Created 06-19-2017 12:21 AM
When installing using Ambari blueprint, the ambari_infra_solr installation fails most of the times with the following error -
zkClient received AuthFailed Error updating path [/clusterprops.json] org.apache.zookeeper.KeeperException$AuthFailedException: KeeperErrorCode = AuthFailed for /clusterprops.json at org.apache.zookeeper.KeeperException.create(KeeperException.java:123) at org.apache.zookeeper.KeeperException.create(KeeperException.java:51) at org.apache.zookeeper.ZooKeeper.exists(ZooKeeper.java:1045) at org.apache.solr.common.cloud.SolrZkClient$5.execute(SolrZkClient.java:311) at org.apache.solr.common.cloud.SolrZkClient$5.execute(SolrZkClient.java:308) at org.apache.solr.common.cloud.ZkCmdExecutor.retryOperation(ZkCmdExecutor.java:60) at org.apache.solr.common.cloud.SolrZkClient.exists(SolrZkClient.java:308) at org.apache.solr.common.cloud.ZkStateReader.setClusterProperty(ZkStateReader.java:738) at org.apache.ambari.logsearch.solr.commands.SetClusterPropertyZkCommand.executeZkCommand(SetClusterPropertyZkCommand.java:37) at org.apache.ambari.logsearch.solr.commands.SetClusterPropertyZkCommand.executeZkCommand(SetClusterPropertyZkCommand.java:26) at org.apache.ambari.logsearch.solr.commands.AbstractZookeeperRetryCommand.createAndProcessRequest(AbstractZookeeperRetryCommand.java:38) at org.apache.ambari.logsearch.solr.commands.AbstractRetryCommand.retry(AbstractRetryCommand.java:45) at org.apache.ambari.logsearch.solr.commands.AbstractRetryCommand.run(AbstractRetryCommand.java:40) at org.apache.ambari.logsearch.solr.AmbariSolrCloudClient.setClusterProp(AmbariSolrCloudClient.java:127) at org.apache.ambari.logsearch.solr.AmbariSolrCloudCLI.main(AmbariSolrCloudCLI.java:502)
Note:
(a) We do not have these hosts in the DNS entries.
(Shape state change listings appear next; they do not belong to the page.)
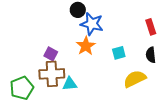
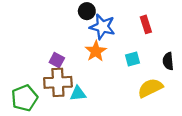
red rectangle: (151, 27) -> (146, 24), moved

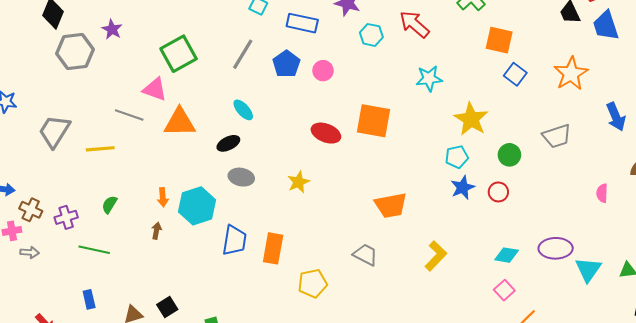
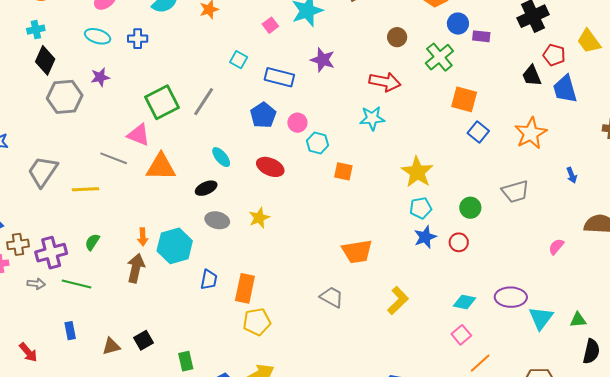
red arrow: (414, 24) -> (385, 82), turned 148
purple star: (112, 29) -> (100, 77), turned 30
cyan hexagon: (371, 35) -> (318, 143), moved
gray line: (243, 54) -> (204, 102), moved
cyan star: (429, 78) -> (372, 118), moved
blue arrow: (616, 117) -> (572, 175), size x0.6
yellow star: (471, 119) -> (417, 172), moved
orange square: (373, 121) -> (343, 171), size x0.6
red ellipse: (326, 133) -> (270, 167), moved
yellow star: (298, 182) -> (259, 218), moved
pink semicircle: (602, 193) -> (556, 247), turned 36
brown cross: (31, 210) -> (18, 244), turned -35
purple cross: (66, 217) -> (51, 253), size x1.4
brown arrow: (156, 231) -> (136, 268), size x1.8
blue trapezoid: (234, 240) -> (209, 280), size x0.7
gray arrow: (30, 252) -> (36, 284), moved
yellow pentagon: (313, 283) -> (257, 322), moved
We are just updating the /etc/hosts file on all VMs to try out blueprint installation. So, nslookup testnode22.dc.somecompany.com will give no entry.
(b) This problem started happening couple of days back, (before that, installation succeeded most of the times) In the last 2 days however, it failed 9 times of the 10 times I tried with the exact same exception. The only time it succeeded was when I deleted the principal from kerberos database - but that was a fluke. I tried to repeat the process, but, it didn't work.
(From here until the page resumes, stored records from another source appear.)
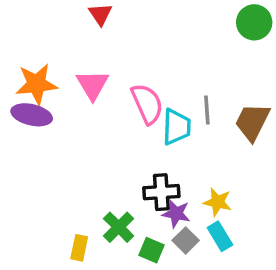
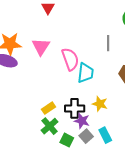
gray line: (207, 110) -> (108, 43), moved
yellow star: (218, 202) -> (100, 104), moved
yellow rectangle: (79, 248) -> (49, 108), moved, turned 40

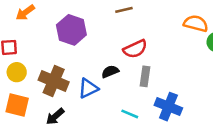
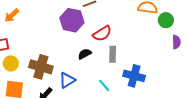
purple hexagon: (71, 30) -> (72, 20), moved
blue triangle: (88, 88) -> (67, 80), moved
cyan line: (130, 114) -> (104, 86), turned 32

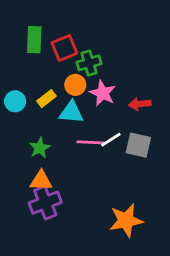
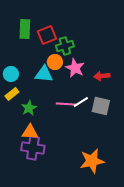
yellow rectangle: (47, 99) -> (12, 94), moved
cyan triangle: (71, 112) -> (44, 74), moved
purple cross: (45, 203) -> (33, 148), turned 30

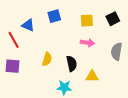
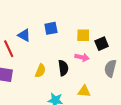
black square: (113, 19) -> (102, 44), moved
black semicircle: (72, 64) -> (63, 68), moved

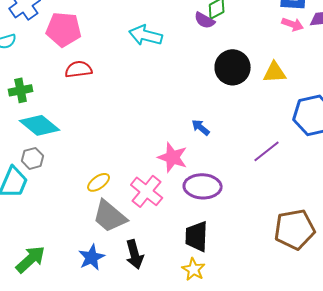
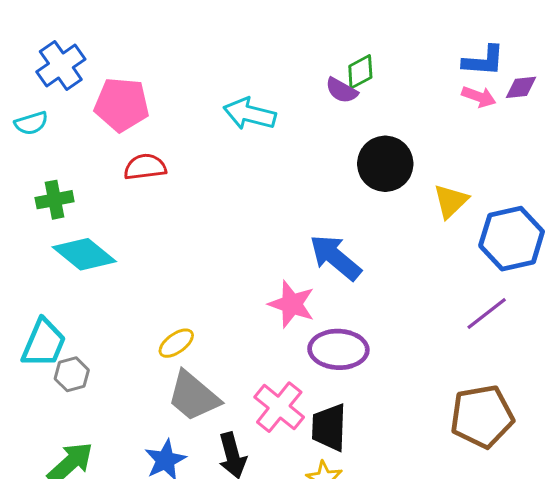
yellow triangle: (275, 72) -> (451, 201), moved, turned -40
blue arrow: (201, 127) -> (335, 257), size x1.8
purple line: (267, 151) -> (487, 313), moved
gray hexagon: (33, 158) -> (72, 374), moved
pink cross: (147, 191) -> (279, 407), moved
The complete relevant log including kerberos log is below -
On node testnode22.dc.somecompany.com
$ klist -kt /etc/security/keytabs/ambari-infra-solr.service.keytab Keytab name: FILE:/etc/security/keytabs/ambari-infra-solr.service.keytab KVNO Timestamp Principal ---- ------------------- ------------------------------------------------------ 1 06/16/2017 14:17:31 infra-solr/testnode22.dc.somecompany.com@HDP 1 06/16/2017 14:17:31 infra-solr/testnode22.dc.somecompany.com@HDP 1 06/16/2017 14:17:31 infra-solr/testnode22.dc.somecompany.com@HDP 1 06/16/2017 14:17:31 infra-solr/testnode22.dc.somecompany.com@HDP 1 06/16/2017 14:17:31 infra-solr/testnode22.dc.somecompany.com@HDP
$ cat /etc/ambari-infra-solr/conf/infra_solr_jaas.conf Client { com.sun.security.auth.module.Krb5LoginModule required useKeyTab=true storeKey=true useTicketCache=false keyTab="/etc/security/keytabs/ambari-infra-solr.service.keytab" principal="infra-solr/testnode22.dc.somecompany.com@HDP"; };
On node mykdc.dc.somecompany.com
$ kadmin.local: get_principal infra-solr/testnode22.dc.somecompany.com@HDP Principal: infra-solr/testnode22.dc.somecompany.com@HDP Expiration date: [never] Last password change: Fri Jun 16 14:17:28 MST 2017 Password expiration date: [none] Maximum ticket life: 1 day 00:00:00 Maximum renewable life: 0 days 00:00:00 Last modified: Fri Jun 16 14:17:28 MST 2017 (admin/admin@HDP) Last successful authentication: [never] Last failed authentication: [never] Failed password attempts: 0 Number of keys: 6 Key: vno 1, aes256-cts-hmac-sha1-96 Key: vno 1, aes128-cts-hmac-sha1-96 Key: vno 1, des3-cbc-sha1 Key: vno 1, arcfour-hmac Key: vno 1, des-hmac-sha1 Key: vno 1, des-cbc-md5 MKey: vno 1 Attributes: Policy: [none]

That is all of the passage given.